Buoyed by the economic reform measures taken by the Indian government after coming to power in May last year, the World Bank has said that India would catch up with China’s growth in the year 2016-17.
“According to our analysis, India will catch up with China’s growth in the year 2016 and 2017,” World Bank Chief Economist and Senior Vice-President Kaushik Basu told reporters.
He was speaking yesterday at a conference call as the bank released the latest issue ‘Global Outlook: Disappointments, Divergences, and Expectations Global Economic Prospects,’ report.
“China’s growth will remain high, but will begin to taper very gently, reaching 6.9 per cent in 2017,” Basu said.
The World Bank in its report also forecast a growth rate of seven per cent each in the fiscal year 2016 and 2017 as against China’s 7 per cent and 6.9 per cent respectively.
This would be for the first time in recent past that India’s growth rate would catch up with that of the Asian giant China.
The World Bank estimated a growth rate of 5.6 per cent in 2014 and has forecast a growth rate of 6.4 percent in 2015, while that of China as 7.4 (estimated) in 2014 and 7.1 per cent (forecast) in 2015.
In its report the Bank said growth in South Asia rose to an estimated 5.5 per cent in 2014 from a 10-year low of 4.9 percent in 2013.
“The upturn was driven by India, the region’s largest economy, which emerged from two years of modest growth,” it said.
Regional growth is projected to rise to 6.8 per cent by 2017, as reforms ease supply constraints in India, political tensions subside in Pakistan, remittances remain robust in Bangladesh and Nepal, and demand for the region’s exports firms, it said.
“Past adjustments have reduced vulnerability to financial market volatility. Risks are mainly domestic and of a political nature. Sustaining the pace of reform and maintaining political stability are key to maintaining the recent growth momentum,” the report said.
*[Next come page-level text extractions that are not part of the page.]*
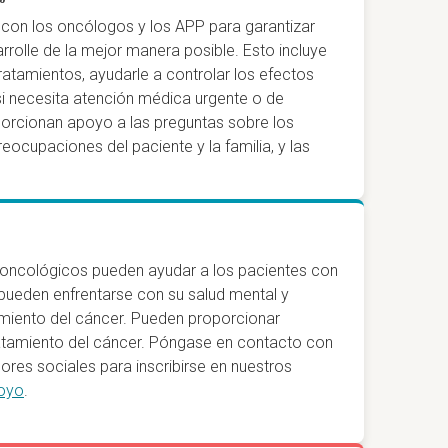
 con los oncólogos y los APP para garantizar
rrolle de la mejor manera posible. Esto incluye
tratamientos, ayudarle a controlar los efectos
si necesita atención médica urgente o de
orcionan apoyo a las preguntas sobre los
eocupaciones del paciente y la familia, y las
 oncológicos pueden ayudar a los pacientes con
e pueden enfrentarse con su salud mental y
amiento del cáncer. Pueden proporcionar
tratamiento del cáncer. Póngase en contacto con
ores sociales para inscribirse en nuestros
poyo
.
According to the Bank, implementation of reforms and deregulation in India should lift FDI.
“Investment, which accounts for about 30 per cent of GDP, should strengthen, and help raise growth to seven per cent by 2016, although this is contingent on strong and sustained progress on reforms. Any slackening in the reform momentum could result in a more modest or slower pace of recovery,” the report said.
“In India, a slow economic recovery is underway, helped by a sharp slide in inflation to multi-year lows and improving export momentum in line with rising demand from the US, a major trading partner,” it said.
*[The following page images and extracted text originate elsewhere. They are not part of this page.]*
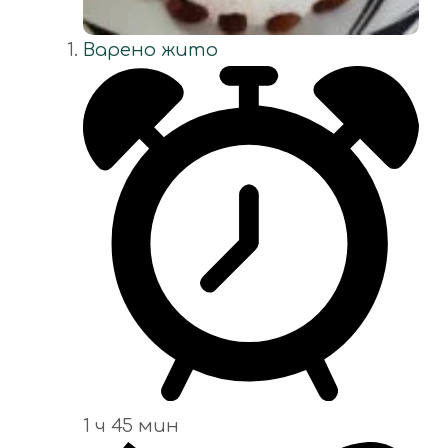
Варено жито
1 ч 45 мин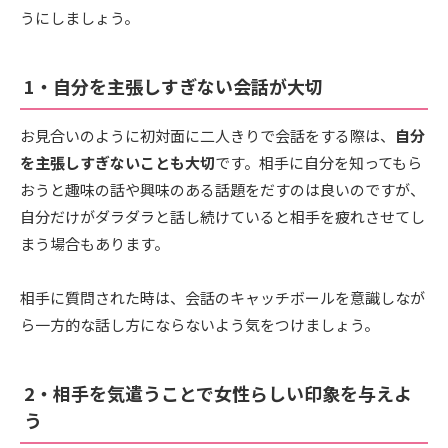
うにしましょう。
1・自分を主張しすぎない会話が大切
お見合いのように初対面に二人きりで会話をする際は、
自分
を主張しすぎないことも大切
です。相手に自分を知ってもら
おうと趣味の話や興味のある話題をだすのは良いのですが、
自分だけがダラダラと話し続けていると相手を疲れさせてし
まう場合もあります。
相手に質問された時は、会話のキャッチボールを意識しなが
ら一方的な話し方にならないよう気をつけましょう。
2・相手を気遣うことで女性らしい印象を与えよ
う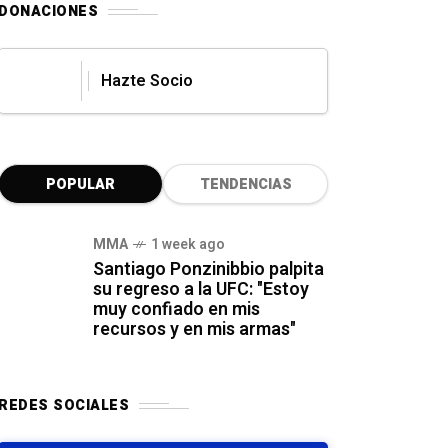
DONACIONES
Hazte Socio
POPULAR
TENDENCIAS
MMA
1 week ago
Santiago Ponzinibbio palpita
su regreso a la UFC: "Estoy
muy confiado en mis
recursos y en mis armas"
REDES SOCIALES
“With the reform agenda building momentum and current account vulnerabilities considerably diminished compared to 2013, currency and equity markets came under some pressure but were less affected than other emerging market peers during an episode of global financial volatility in December 2014,” the report said.
“The improvement follows a sharp slowdown in the previous two years – to the weakest growth in nearly a quarter of a century— during which high inflation and a perception of policy paralysis had depressed domestic investment, while growing macroeconomic imbalances increased vulnerability to volatility in global financial markets,” the Bank said.
A recovery in exports, declining oil import bills and strong remittance inflows are helping to narrow current account deficits, it said adding that a particularly sharp compression occurred in India where the deficit printed at 2.2 per cent of GDP in the third quarter of 2014, a 4.7 percentage point decline relative to its peak in fourth quarter of 2012.
“Some two-fifths of this improvement was due to stronger exports, and another two-fifths due to a decline in gold imports as a result of administrative restrictions. With the trade balance continuing to improve in line with falling global energy prices, restrictions on gold imports have been recently eased,” it said.